We present HTTP on Spark, a novel integration between Spark with the widely used Hypertext Transfer Protocol (HTTP). This library can be used to integrate any framework into the Spark ecosystem that is capable of communicating through HTTP. Furthermore, HTTP on Spark enables distributed and fault tolerant micro service architectures that commute with Spark’s dynamic allocation and Streaming capabilities. We build upon this work and release a library of idiomatic spark bindings for a wide array of Microsoft Cognitive Services. These bindings allow users to easily add *any* cognitive service as a part of their existing Spark and SparkML machine learning pipelines. Finally, we demonstrate how to use these services to create a large class of custom image classification and object detection systems that can learn without requiring human labeled training examples. We demonstrate the power of these new releases with an automated Snow Leopard Detection system.
Anand is the GM and Chief of Staff for Microsoft AI. Previously he was the Chief of Staff for Microsoft Azure Data Group covering Data Platforms and Machine Learning. In the last decade, he ran the product management and the development teams at Azure Data Services, Visual Studio and Windows Server User Experience teams at Microsoft. Anand holds a PhD in Computational fluid mechanics and worked several years as researcher before joining Microsoft.
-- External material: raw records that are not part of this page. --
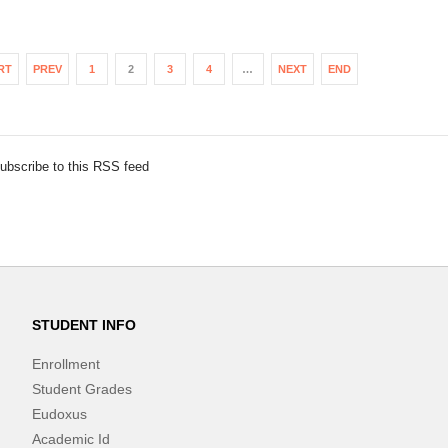
RT
PREV
1
2
3
4
…
NEXT
END
ubscribe to this RSS feed
STUDENT INFO
Enrollment
Student Grades
Eudoxus
Academic Id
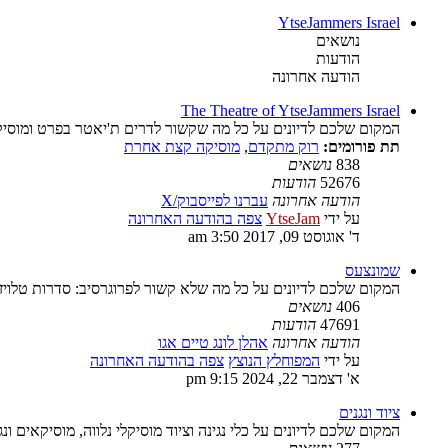
YtseJammers Israel
נושאים
הודעות
הודעה אחרונה
The Theatre of YtseJammers Israel
המקום שלכם לדיונים על כל מה שקשור לדרים ת'יאטר בפרט ומוסיק
תת פורומים:
רוק מתקדם
,
מוסיקה קצת אחרת
838
נושאים
52676
הודעות
הודעה אחרונה
עברנו לפייסבוק/X
על ידי
YtseJam
צפה בהודעה האחרונה
ד' אוגוסט 09, 2017 3:50 am
שמונצעס
המקום שלכם לדיונים על כל מה שלא קשור לפרוגרסיב: סדרות טלויז
406
נושאים
47691
הודעות
הודעה אחרונה
אהלן לונג טיים אגו
על ידי
המפוחלץ הנוצץ
צפה בהודעה האחרונה
א' דצמבר 22, 2024 9:15 pm
ציוד ונגנים
המקום שלכם לדיונים על כלי נגינה וציוד מוסיקלי נלווה, מוסיקאים ונג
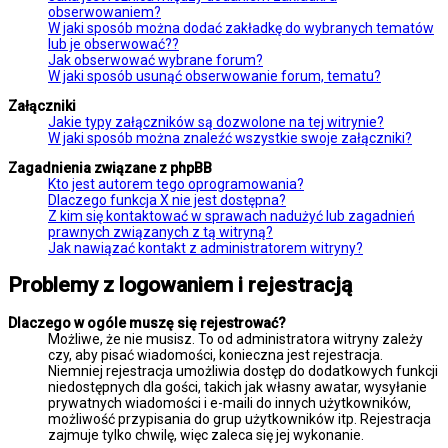
obserwowaniem?
W jaki sposób można dodać zakładkę do wybranych tematów
lub je obserwować??
Jak obserwować wybrane forum?
W jaki sposób usunąć obserwowanie forum, tematu?
Załączniki
Jakie typy załączników są dozwolone na tej witrynie?
W jaki sposób można znaleźć wszystkie swoje załączniki?
Zagadnienia związane z phpBB
Kto jest autorem tego oprogramowania?
Dlaczego funkcja X nie jest dostępna?
Z kim się kontaktować w sprawach nadużyć lub zagadnień
prawnych związanych z tą witryną?
Jak nawiązać kontakt z administratorem witryny?
Problemy z logowaniem i rejestracją
Dlaczego w ogóle muszę się rejestrować?
Możliwe, że nie musisz. To od administratora witryny zależy
czy, aby pisać wiadomości, konieczna jest rejestracja.
Niemniej rejestracja umożliwia dostęp do dodatkowych funkcji
niedostępnych dla gości, takich jak własny awatar, wysyłanie
prywatnych wiadomości i e-maili do innych użytkowników,
możliwość przypisania do grup użytkowników itp. Rejestracja
zajmuje tylko chwilę, więc zaleca się jej wykonanie.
Mark is a software engineer and researcher who actively maintains Microsoft ML for Apache Spark (http://aka.ms/spark), a distributed machine learning library. Mark is based at the Microsoft’s New England R+D center where he worked on scalable deep learning for snow leopard conservation and poacher recognition. Mark’s research interests include unsupervised learning, distributed systems, and abstract algebra. Mark loves the outdoors and take every opportunity to ski, hike and climb.